**Aim of the task**
Render every line of the data exactly as written, and leave out the pictures.

**Given information**
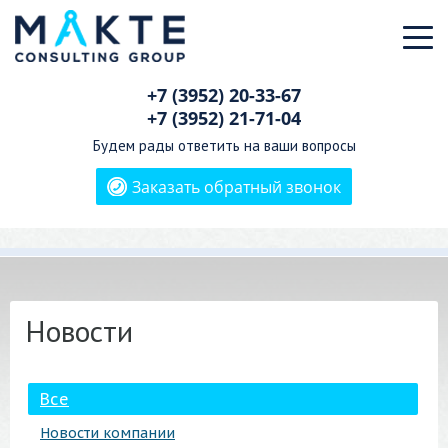
+7 (3952)
20-33-67
+7 (3952)
21-71-04
Будем рады ответить на ваши вопросы
Заказать обратный звонок
Новости
Все
Новости компании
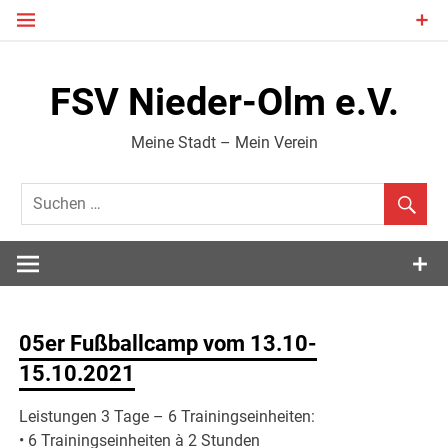
Zum
Inhalt
springen
FSV Nieder-Olm e.V.
Meine Stadt – Mein Verein
05er Fußballcamp vom 13.10-
15.10.2021
Leistungen 3 Tage – 6 Trainingseinheiten:
• 6 Trainingseinheiten à 2 Stunden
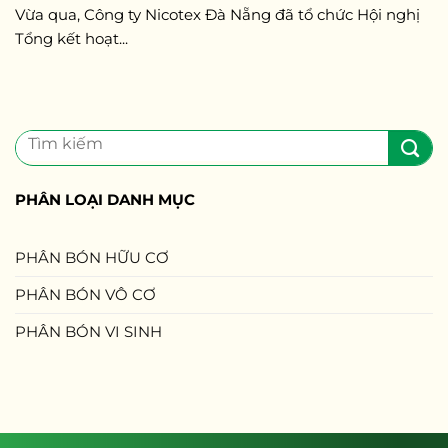
Vừa qua, Công ty Nicotex Đà Nẵng đã tổ chức Hội nghị
Tổng kết hoạt...
Tìm
kiếm:
PHÂN LOẠI DANH MỤC
PHÂN BÓN HỮU CƠ
PHÂN BÓN VÔ CƠ
PHÂN BÓN VI SINH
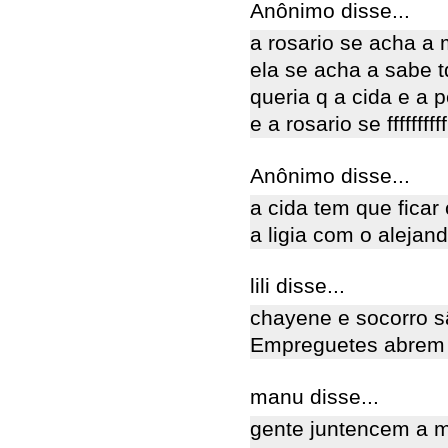
Anônimo disse...
a rosario se acha a 
ela se acha a sabe t
queria q a cida e a 
e a rosario se ffffffff
Anônimo disse...
a cida tem que fica
a ligia com o alejan
lili disse...
chayene e socorro s
Empreguetes abrem 
manu disse...
gente juntencem a 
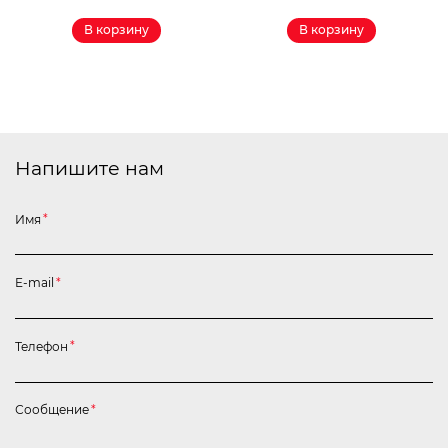
В корзину
В корзину
Напишите нам
Имя
*
E-mail
*
Телефон
*
Сообщение
*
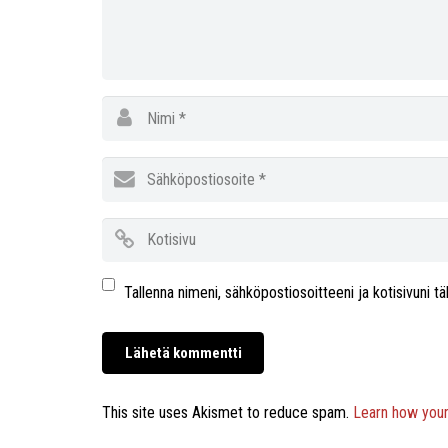
Tallenna nimeni, sähköpostiosoitteeni ja kotisivuni
This site uses Akismet to reduce spam.
Learn how you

**Expected answer**
+7 (3952)
20-33-67
+7 (3952)
21-71-04
Будем рады ответить на ваши вопросы
Заказать обратный звонок
Новости
Все
Новости компании
Zum
Inhalt
springen
FSV Nieder-Olm e.V.
Meine Stadt – Mein Verein
05er Fußballcamp vom 13.10-
15.10.2021
Leistungen 3 Tage – 6 Trainingseinheiten:
• 6 Trainingseinheiten à 2 Stunden
Vừa qua, Công ty Nicotex Đà Nẵng đã tổ chức Hội nghị
Tổng kết hoạt...
Tìm
kiếm:
PHÂN LOẠI DANH MỤC
PHÂN BÓN HỮU CƠ
PHÂN BÓN VÔ CƠ
PHÂN BÓN VI SINH
Anônimo disse...
a rosario se acha a 
ela se acha a sabe t
queria q a cida e a 
e a rosario se ffffffff
Anônimo disse...
a cida tem que fica
a ligia com o alejan
lili disse...
chayene e socorro s
Empreguetes abrem 
manu disse...
gente juntencem a 
В корзину
В корзину
Напишите нам
Имя
*
E-mail
*
Телефон
*
Сообщение
*
Tallenna nimeni, sähköpostiosoitteeni ja kotisivuni
This site uses Akismet to reduce spam.
Learn how you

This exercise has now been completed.